— Your goal —
Transcribe every line of the material below without change, apart from dropping the pictures.

— Information shown —
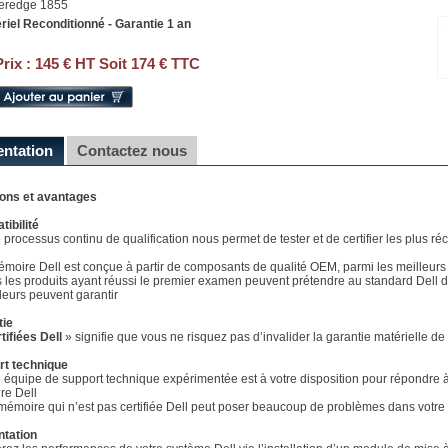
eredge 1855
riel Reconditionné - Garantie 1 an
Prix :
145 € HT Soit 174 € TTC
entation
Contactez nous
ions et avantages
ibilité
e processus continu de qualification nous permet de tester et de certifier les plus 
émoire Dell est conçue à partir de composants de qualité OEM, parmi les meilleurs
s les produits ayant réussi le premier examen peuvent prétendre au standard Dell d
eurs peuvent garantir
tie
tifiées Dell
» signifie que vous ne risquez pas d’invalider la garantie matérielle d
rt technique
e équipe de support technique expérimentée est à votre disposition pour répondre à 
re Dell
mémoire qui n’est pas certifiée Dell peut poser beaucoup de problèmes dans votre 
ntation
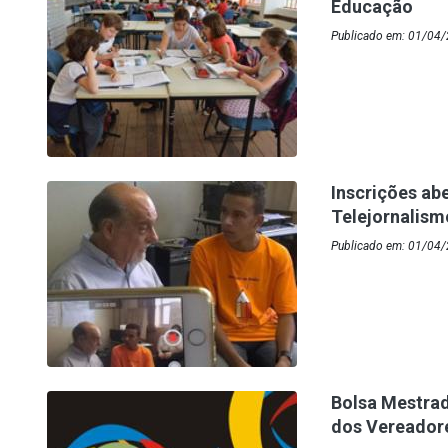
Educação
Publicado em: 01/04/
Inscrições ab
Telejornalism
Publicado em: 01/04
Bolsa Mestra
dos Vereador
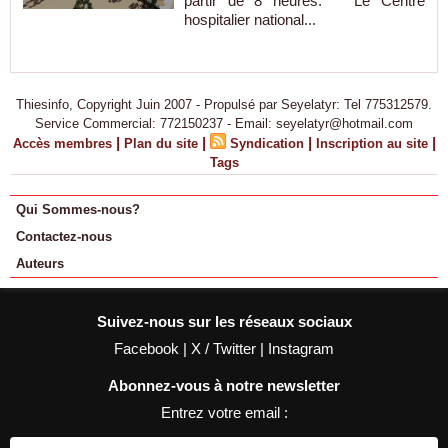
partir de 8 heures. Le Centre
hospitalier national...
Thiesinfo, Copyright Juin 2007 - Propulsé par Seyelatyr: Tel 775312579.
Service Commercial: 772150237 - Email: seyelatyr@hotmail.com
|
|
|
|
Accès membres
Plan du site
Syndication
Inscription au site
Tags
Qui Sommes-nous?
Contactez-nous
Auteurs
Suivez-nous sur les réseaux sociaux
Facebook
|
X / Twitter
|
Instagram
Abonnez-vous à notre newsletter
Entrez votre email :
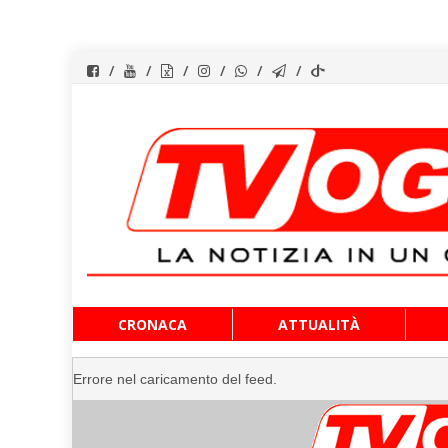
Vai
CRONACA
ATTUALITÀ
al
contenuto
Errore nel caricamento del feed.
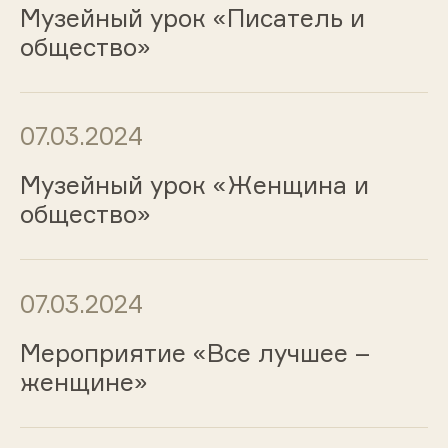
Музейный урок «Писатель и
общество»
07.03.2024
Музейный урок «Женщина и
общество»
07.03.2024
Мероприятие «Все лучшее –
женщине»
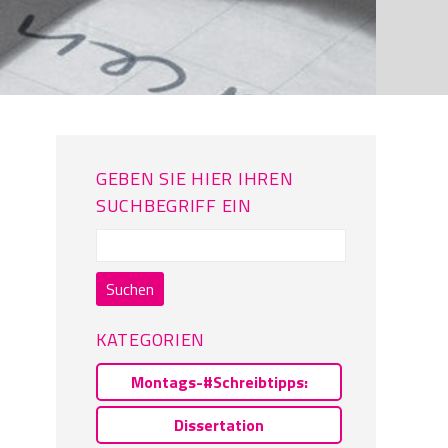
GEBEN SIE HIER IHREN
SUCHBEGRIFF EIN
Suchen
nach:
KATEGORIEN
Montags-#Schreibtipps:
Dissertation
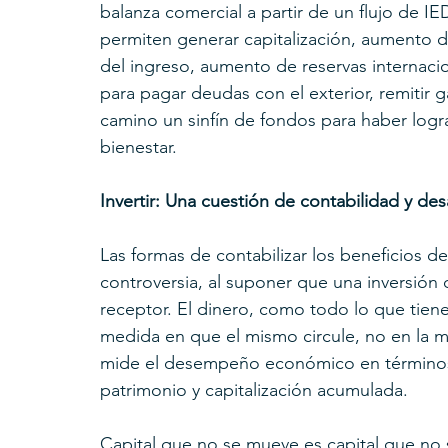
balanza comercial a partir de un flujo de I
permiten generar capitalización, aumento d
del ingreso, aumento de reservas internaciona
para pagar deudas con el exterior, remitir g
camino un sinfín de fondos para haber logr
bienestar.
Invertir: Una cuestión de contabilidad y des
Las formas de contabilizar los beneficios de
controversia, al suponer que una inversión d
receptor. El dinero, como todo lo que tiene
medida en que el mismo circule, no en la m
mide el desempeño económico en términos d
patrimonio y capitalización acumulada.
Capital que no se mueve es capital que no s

— Result of this task —
eredge 1855
riel Reconditionné - Garantie 1 an
Prix :
145 € HT Soit 174 € TTC
entation
Contactez nous
ions et avantages
ibilité
e processus continu de qualification nous permet de tester et de certifier les plus 
émoire Dell est conçue à partir de composants de qualité OEM, parmi les meilleurs
s les produits ayant réussi le premier examen peuvent prétendre au standard Dell d
eurs peuvent garantir
tie
tifiées Dell
» signifie que vous ne risquez pas d’invalider la garantie matérielle d
rt technique
e équipe de support technique expérimentée est à votre disposition pour répondre à 
re Dell
mémoire qui n’est pas certifiée Dell peut poser beaucoup de problèmes dans votre 
ntation
Educação
Publicado em: 01/04/
Inscrições ab
Telejornalism
Publicado em: 01/04
Bolsa Mestra
dos Vereador
partir de 8 heures. Le Centre
hospitalier national...
Thiesinfo, Copyright Juin 2007 - Propulsé par Seyelatyr: Tel 775312579.
Service Commercial: 772150237 - Email: seyelatyr@hotmail.com
|
|
|
|
Accès membres
Plan du site
Syndication
Inscription au site
Tags
Qui Sommes-nous?
Contactez-nous
Auteurs
Suivez-nous sur les réseaux sociaux
Facebook
|
X / Twitter
|
Instagram
Abonnez-vous à notre newsletter
Entrez votre email :
Vai
CRONACA
ATTUALITÀ
al
contenuto
Errore nel caricamento del feed.
Музейный урок «Писатель и
общество»
07.03.2024
Музейный урок «Женщина и
общество»
07.03.2024
Мероприятие «Все лучшее –
женщине»
GEBEN SIE HIER IHREN
SUCHBEGRIFF EIN
Suchen
nach:
KATEGORIEN
Montags-#Schreibtipps:
Dissertation
balanza comercial a partir de un flujo de I
permiten generar capitalización, aumento d
del ingreso, aumento de reservas internaciona
para pagar deudas con el exterior, remitir g
camino un sinfín de fondos para haber logr
bienestar.
Invertir: Una cuestión de contabilidad y des
Las formas de contabilizar los beneficios de
controversia, al suponer que una inversión d
receptor. El dinero, como todo lo que tiene
medida en que el mismo circule, no en la m
mide el desempeño económico en términos d
patrimonio y capitalización acumulada.
Capital que no se mueve es capital que no s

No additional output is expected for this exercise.